What’s more, it can be hard for them not to keep bringing up the past and try to punish you for what you said, weeks or even months later. This can be very frustrating but you cannot blame them for it. It’s reassurance and the ability to trust you again that they’re after! Even if you apologize, your partner may still remember the hurtful things you said no matter how many nice things you do for them.

If that’s a situation you find yourself in then we recommend you check our article out later on, on how to deal with a partner that keeps bringing up the past. In the end, the best thing to do is to be mindful of the power of your words from the start. Think before you speak, and avoid saying anything that could damage your relationship, permanently.

4- It hurts the most coming from the person you love:

Saying hurtful things to your significant other can easily feel like a total betrayal. It can be so shocking coming from the person you thought had your back no matter what. But it happens, and it’s important to try to understand why it happened.

Oftentimes, people say hurtful things in the heat of the moment without really meaning them. They’re just trying to hurt you as much as you’ve hurt them. And that doesn’t make it okay, but it does help to explain it.

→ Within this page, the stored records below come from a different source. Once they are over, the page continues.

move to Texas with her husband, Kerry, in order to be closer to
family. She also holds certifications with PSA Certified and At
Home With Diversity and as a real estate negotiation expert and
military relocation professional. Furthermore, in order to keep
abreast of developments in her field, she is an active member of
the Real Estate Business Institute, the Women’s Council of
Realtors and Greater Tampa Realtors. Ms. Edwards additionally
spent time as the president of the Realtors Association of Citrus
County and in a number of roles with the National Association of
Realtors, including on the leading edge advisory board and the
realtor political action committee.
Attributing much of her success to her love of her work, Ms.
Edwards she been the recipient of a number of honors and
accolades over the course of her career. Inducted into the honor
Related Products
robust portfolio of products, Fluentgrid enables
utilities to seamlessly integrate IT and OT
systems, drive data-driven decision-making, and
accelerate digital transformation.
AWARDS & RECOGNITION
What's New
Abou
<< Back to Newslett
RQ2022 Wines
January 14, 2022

So if your partner ever says something hurtful to you, try to remember that it’s probably not actually how they feel. And if they do actually mean it, then maybe it’s time to reconsider the relationship. But above all try not to be extremely shocked and devastated if your partner hurt you or did something bad to you that you didn’t see coming.

5- It’s not worth it in the end:

No one is perfect, and it’s normal to fight with your partner from time to time. However, in the end, it’s important to watch what you say during an argument, as hurtful words can do lasting damage to your relationship. It’s easy to say something in the heat of the moment that you later regret, but once the words are out there, you can literally never take them back.

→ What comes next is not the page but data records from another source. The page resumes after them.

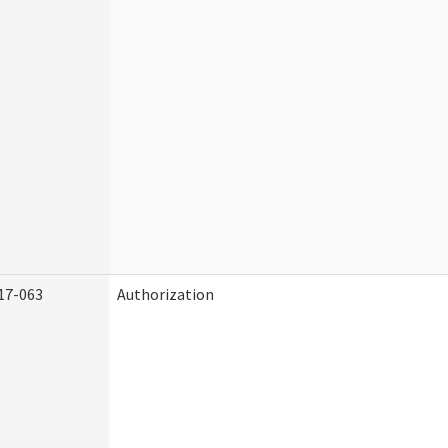
17-063
Authorization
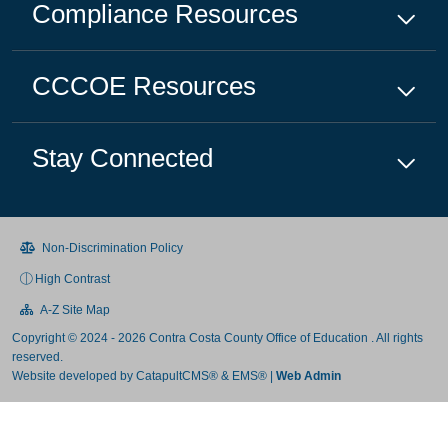
Compliance
Resources
CCCOE
Resources
Stay Connected
Non-Discrimination Policy
High Contrast
A-Z Site Map
Copyright © 2024 - 2026 Contra Costa County Office of Education . All rights
reserved.
Website developed by
CatapultCMS®
&
EMS®
|
Web Admin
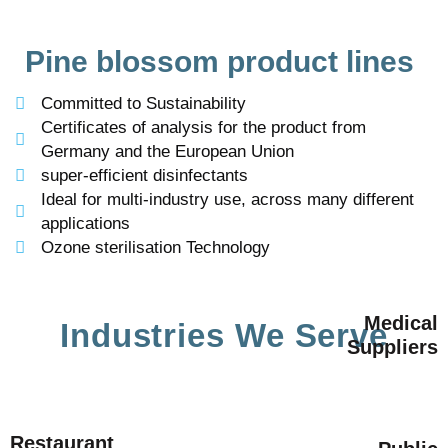
Pine blossom product lines
Committed to Sustainability
Certificates of analysis for the product from
Germany and the European Union
super-efficient disinfectants
Ideal for multi-industry use, across many different
applications
Ozone sterilisation Technology
Medical
Industries We Serve
Suppliers
Restaurant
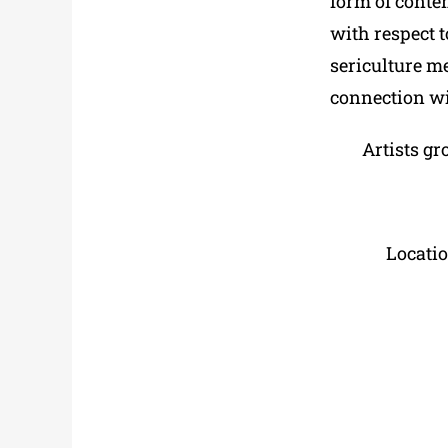
form of conte
with respect t
sericulture m
connection wit
Artists gr
Locati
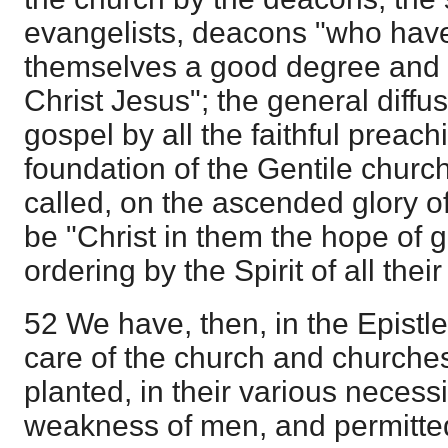
evangelists, deacons "who hav
themselves a good degree and 
Christ Jesus"; the general diffus
gospel by all the faithful preach
foundation of the Gentile churc
called, on the ascended glory of 
be "Christ in them the hope of gl
ordering by the Spirit of all thei
52 We have, then, in the Epistl
care of the church and churches
planted, in their various necessi
weakness of men, and permitted 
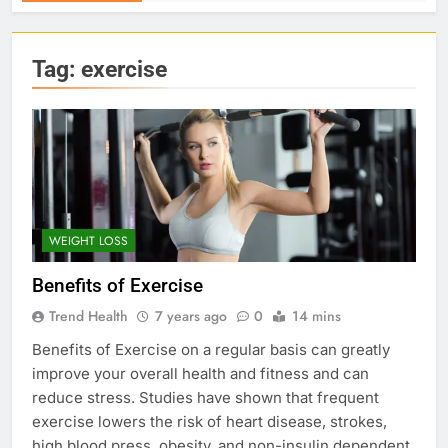
Tag:
exercise
WEIGHT LOSS
Benefits of Exercise
Trend Health
7 years ago
0
14 mins
Benefits of Exercise on a regular basis can greatly
improve your overall health and fitness and can
reduce stress. Studies have shown that frequent
exercise lowers the risk of heart disease, strokes,
high blood press, obesity, and non-insulin dependent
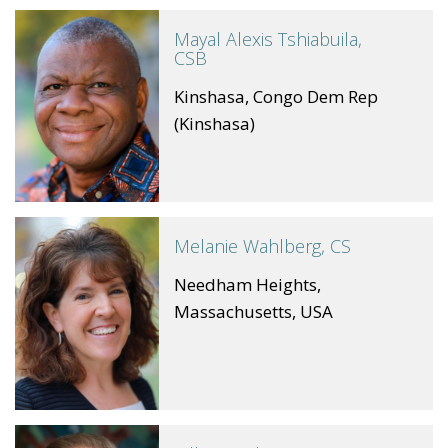
Mayal Alexis Tshiabuila,
CSB
Kinshasa, Congo Dem Rep
(Kinshasa)
Melanie Wahlberg, CS
Needham Heights,
Massachusetts, USA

And even if you apologize or make it up to them, your partner may not be able to forget what you said. So it’s best to avoid saying anything that could be construed as an attack on your partner’s character or intelligence.

At the end of the day, it’s not worth damaging your relationship over a petty argument. And keep in mind, sometimes a bad argument where many hurtful things were said can be the beginning of the end of the relationship.

This means even though that argument will not seem to be the direct or real reason for a break-up, the harm it will cause can last and be hard to overcome. It can even result in secret resentment and a toxic environment that will instead lead to a real break-up.